Scenario 5: Monitoring "by Mistake"
IT attempts to prevent private AI use but activates proxy logging without a works council agreement (BV), which records user entries. This constitutes a technical device for monitoring behavior as defined by Section 87 (1) No. 6 BetrVG, making it a tricky situation without proper co-determination.
Scenario 6: False Statements in the Customer Project
A privately used AI tool generates "hallucinated" technical content. Without a documented source or review obligation, and without versioning, proving due diligence becomes impossible. This significantly escalates contractual liability risks for the company.
Prohibit or Allow in a Controlled Manner? – A Governance Model That Works
Companies essentially have two viable options: (A) a clear ban with technical enforcement, or (B) "secure enablement" via approved company accounts. Mixed approaches often lead to friction and compliance gaps.
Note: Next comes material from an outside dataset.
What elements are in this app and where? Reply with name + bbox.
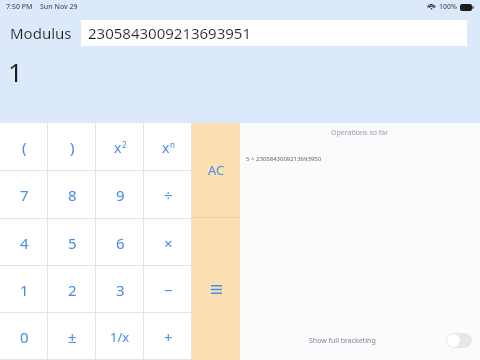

Clear Ban on the Private Use of AI for Business Purposes
Objectives: Protect personal data, safeguard business secrets, and ensure compliance with co-determination rights and contractual obligations.
Building blocks:
- Policy: Implement a general ban on the use of private AI accounts for company purposes. This includes prohibiting the entry of personal data, customer data, source code, confidential documents, and non-public roadmaps into external tools. The policy should reference Art. 5, 6, 28, 32, 35, 44 et seq. GDPR and Section 2 No. 1 b GeschGehG.
- Technology: Employ DNS/proxy blocks for known AI domains, Data Loss Prevention (DLP) rules (e.g., copy-paste blocks for sensitive classes), secrets scanners, browser policies, and mobile device management.
- Organization: Provide comprehensive training with clear negative and positive examples. Establish a whistleblower interface for incidents and define a structured approval process for any exceptions.
- Labor Law: Enforce the ban via the employer's right of direction (§ 106 GewO) and specific contractual clauses. Ensure coordination with the works council, including a works agreement (BV) according to § 87 para. 1 no. 1, 6 BetrVG.
Pros & cons: While a ban offers legal security and can be communicated quickly, it may inhibit innovation and efficiency within the company.
"Secure Enablement" – Controlled Authorization, But the Right Way
Goals: Leverage productivity gains from AI without compromising data protection and confidentiality. To achieve this, it's crucial to manage AI in the company with legal aspects and risk management in mind.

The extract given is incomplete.